Coding custom distribution functions in Stan

The probabilistic programming language called Stan is a powerful tools for modeling. It includes numerous distribution functions we can use to model. While it cannot include every conceivable distribution in its available functions, it does enable the next best thing: we can code our own!

The Stan library does not, for example, currently include the three-parameter Weibull distribution. In this tutorial, I’ll code its PDF and CDF to demonstrate coding custom distributions in Stan.

The probability density function of the three-parameter Weibull includes a shape parameter \(\eta\) > 0, a scale parameter \(\lambda\) > 0, and a location parameter \(\theta\) in the following form:

\[ f(x; \eta, \lambda, \theta) = \eta \lambda (x - \theta) ^{\lambda - 1} \cdot \exp(-\eta(x - \theta) ^ \lambda) \]

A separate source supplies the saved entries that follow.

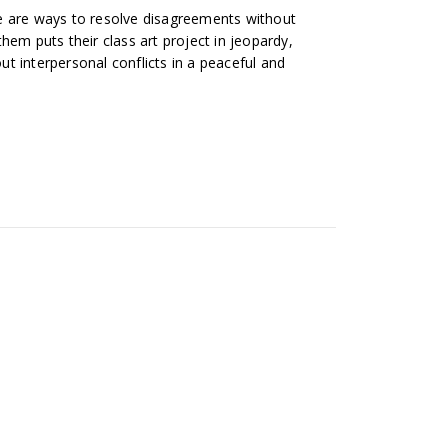
e are ways to resolve disagreements without
hem puts their class art project in jeopardy,
t interpersonal conflicts in a peaceful and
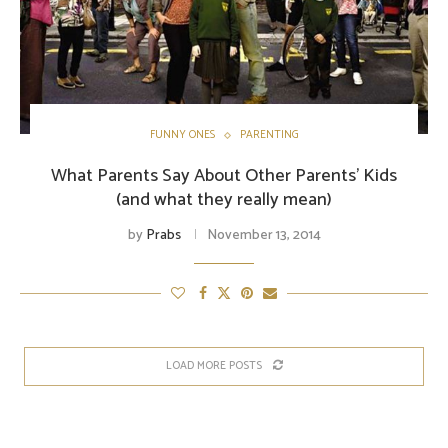
FUNNY ONES
PARENTING
What Parents Say About Other Parents’ Kids
(and what they really mean)
by
Prabs
November 13, 2014
LOAD MORE POSTS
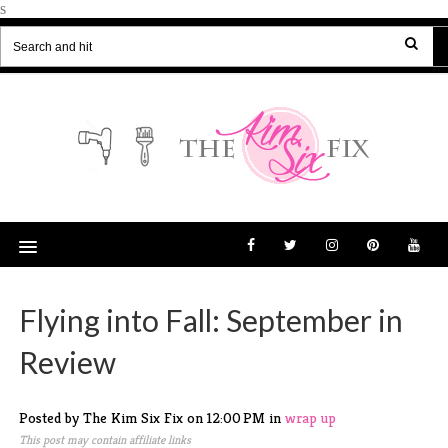
s
Flying into Fall: September in
Review
Posted by The Kim Six Fix
on
12:00 PM
in
wrap up
This post may contain affiliate links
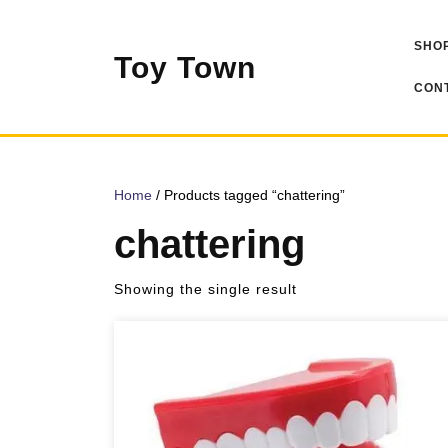
Skip
to
SHOP
content
Toy Town
CONT
Home
/ Products tagged “chattering”
chattering
Showing the single result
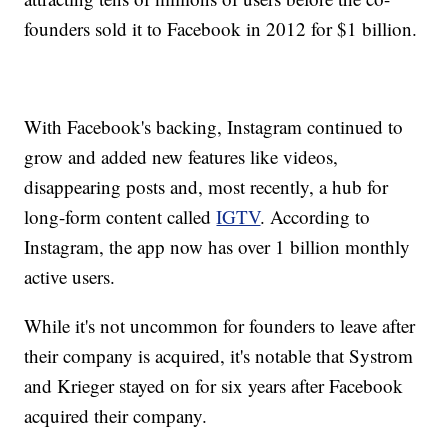
founders sold it to Facebook in 2012 for $1 billion.
With Facebook's backing, Instagram continued to
grow and added new features like videos,
disappearing posts and, most recently, a hub for
long-form content called
IGTV
. According to
Instagram, the app now has over 1 billion monthly
active users.
While it's not uncommon for founders to leave after
their company is acquired, it's notable that Systrom
and Krieger stayed on for six years after Facebook
acquired their company.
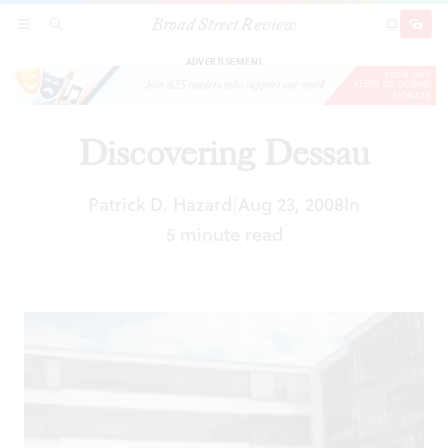
Broad Street Review
Discovering Dessau
SECTIONS
SEARCH
SUBSCRI
SHARE
DONAT
ADVERTISEMENT
Discovering Dessau
Patrick D. Hazard
Aug 23, 2008
In
|
5 minute read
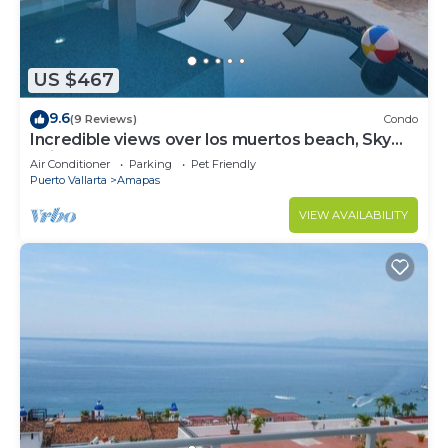
US $467
9.6
(9 Reviews)
Condo
Incredible views over los muertos beach, Sky
Suite B
Air Conditioner
Parking
Pet Friendly
Puerto Vallarta
Amapas
VIEW AVAILABILITY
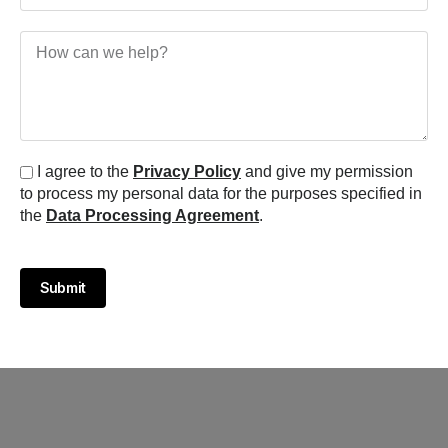
I agree to the
Privacy Policy
and give my permission
to process my personal data for the purposes specified in
the
Data Processing Agreement
.
Submit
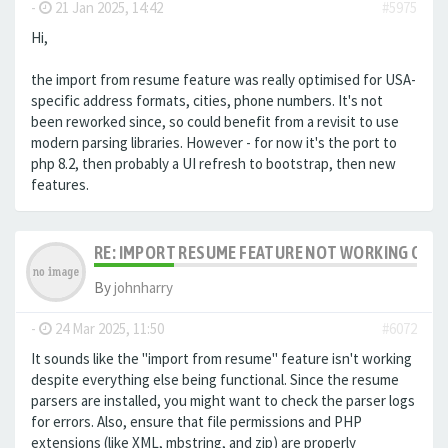
-
21 Jan 2025, 14:42
#5975
Hi,
the import from resume feature was really optimised for USA-
specific address formats, cities, phone numbers. It's not
been reworked since, so could benefit from a revisit to use
modern parsing libraries. However - for now it's the port to
php 8.2, then probably a UI refresh to bootstrap, then new
features.
RE: IMPORT RESUME FEATURE NOT WORKING ON LA
By
johnharry
-
24 Mar 2025, 11:50
#6072
It sounds like the "import from resume" feature isn't working
despite everything else being functional. Since the resume
parsers are installed, you might want to check the parser logs
for errors. Also, ensure that file permissions and PHP
extensions (like XML, mbstring, and zip) are properly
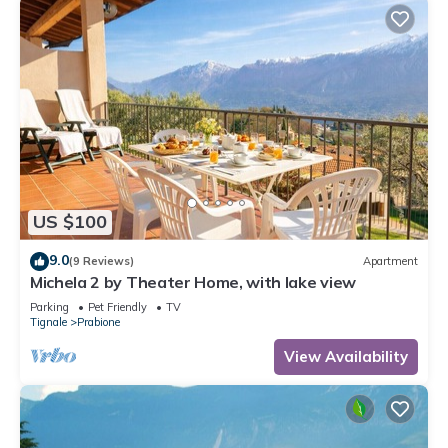
US $100
9.0
(9 Reviews)
Apartment
Michela 2 by Theater Home, with lake view
Parking
Pet Friendly
TV
Tignale
Prabione
View Availability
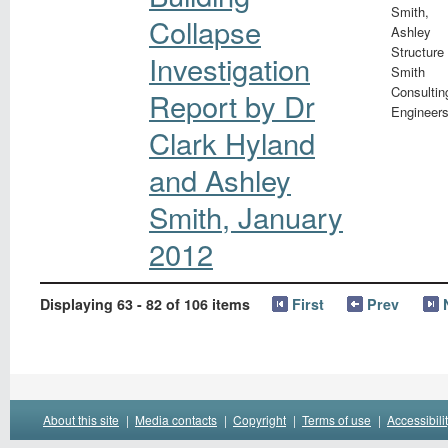
Smith,
Collapse
Ashley
Structure
Investigation
Smith
Consultin
Report by Dr
Engineer
Clark Hyland
and Ashley
Smith, January
2012
Displaying 63 - 82 of 106 items
First
Prev
About this site
|
Media contacts
|
Copyright
|
Terms of use
|
Accessibili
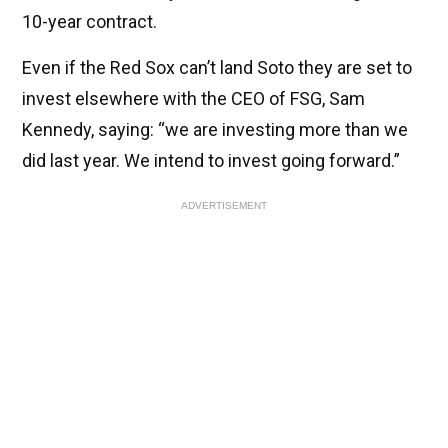
10-year contract.
Even if the Red Sox can’t land Soto they are set to
invest elsewhere with the CEO of FSG, Sam
Kennedy, saying: “we are investing more than we
did last year. We intend to invest going forward.”
ADVERTISEMENT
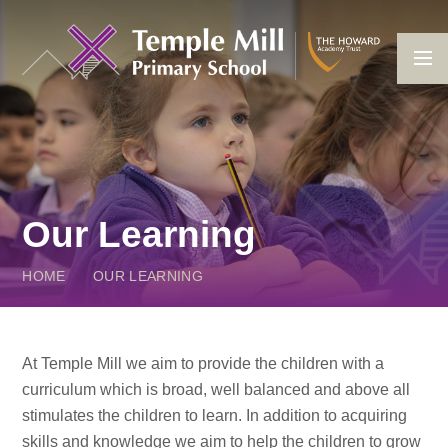
Skip to content ↓
Our Learning
HOME
OUR LEARNING
At Temple Mill we aim to provide the children with a
curriculum which is broad, well balanced and above all
stimulates the children to learn. In addition to acquiring
skills and knowledge we aim to help the children to grow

And the cumulative distribution function fits the following form:

\[ F(x; \eta, \lambda, \theta) = 1 - \exp(-\eta(x - \theta)^\lambda) \]

We can code these in Stan directly, but our most common use-case will be to use the log PDF or log CDF. The log of the above PDF is,

\[ f_{\log}(x; \eta, \lambda, \theta) = \log(\eta) + \log(\lambda) + (\lambda - 1) \log(x - \theta) - \eta (x - \theta) ^ \lambda \]

And the log of the above CDF is,

\[ F_{\log}(x; \eta, \lambda, \theta) = \eta (x - \theta) ^ \lambda \]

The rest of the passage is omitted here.